Imputer¶
In this notebook, we’re tackling the Imputer module—your best take for sorting out missing geospatial data. Let’s see it in action with some sample data!
Data source used:
- PLUTO data from NYC Open Data. https://www.nyc.gov/content/planning/pages/resources/datasets/mappluto-pluto-change
import urban_mapper as um
# Fire up UrbanMapper
mapper = um.UrbanMapper()
Loading Sample Data¶
First, let’s grab some sample CSV data. It might have a few gaps in the coordinates, but we’ll sort that out in a jiffy!
Note that:
- Loader example can be seen in
examples/Basics/loader.ipynb
especially to load your data.
# Load data
# Note: For the documentation interactive mode, we only query 20000 records from the dataset. Feel free to remove for a more realistic analysis.
data = (
mapper
.loader
.from_huggingface("oscur/pluto", number_of_rows=20000, streaming=True)
.with_columns("longitude", "latitude")
# .with_columns(geometry_column=<geometry_column_name>") # Replace <geometry_column_name> with the actual name of your geometry column instead of latitude and longitude columns.
.load()
# From the loader module, from the following file within the OSCUR HuggingFace datasets hub and with the `longitude` and `latitude` or only with `geometry`
)
Applying the Imputer¶
Now, let’s bring in the SimpleGeoImputer
to patch up any missing longitude or latitude values.
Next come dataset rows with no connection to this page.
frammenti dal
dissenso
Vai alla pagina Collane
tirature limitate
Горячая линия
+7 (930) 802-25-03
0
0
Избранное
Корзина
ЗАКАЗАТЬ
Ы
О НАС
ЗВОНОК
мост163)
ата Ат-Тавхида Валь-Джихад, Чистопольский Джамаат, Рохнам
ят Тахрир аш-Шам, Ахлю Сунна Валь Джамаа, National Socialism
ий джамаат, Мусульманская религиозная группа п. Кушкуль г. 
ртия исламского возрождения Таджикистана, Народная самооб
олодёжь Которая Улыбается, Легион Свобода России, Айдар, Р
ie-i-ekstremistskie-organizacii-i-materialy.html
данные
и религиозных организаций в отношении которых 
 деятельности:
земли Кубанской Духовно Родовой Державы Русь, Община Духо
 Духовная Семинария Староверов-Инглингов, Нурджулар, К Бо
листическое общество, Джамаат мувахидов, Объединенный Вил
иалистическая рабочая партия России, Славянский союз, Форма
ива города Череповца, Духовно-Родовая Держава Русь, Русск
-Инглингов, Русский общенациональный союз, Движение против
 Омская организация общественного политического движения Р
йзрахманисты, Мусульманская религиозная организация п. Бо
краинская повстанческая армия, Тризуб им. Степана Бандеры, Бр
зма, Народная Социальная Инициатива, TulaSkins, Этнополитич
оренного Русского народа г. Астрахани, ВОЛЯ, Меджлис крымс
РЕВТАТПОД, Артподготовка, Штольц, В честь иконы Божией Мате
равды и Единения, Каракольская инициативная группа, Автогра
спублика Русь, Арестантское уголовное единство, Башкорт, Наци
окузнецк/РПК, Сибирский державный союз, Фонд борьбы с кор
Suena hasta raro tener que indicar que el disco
We’ll tell it which columns to focus on.
SimpleGeoImputer
naively imputes missing values if either the longitude or latitude is missing.
However, more are available. See further in the documentation.
# Create an urban layer (needed for the imputer)
# See further in the urban_layer example at examples/Basics/urban_layer.ipynb
layer = (
mapper.urban_layer.with_type("streets_intersections") # From the urban layer module and with the type streets_intersections
.from_place("Downtown Brooklyn, New York City, USA") # From place
.build()
)
print(f"[Before Impute] Number of missing values in the longitude column: {data['longitude'].isnull().sum()}")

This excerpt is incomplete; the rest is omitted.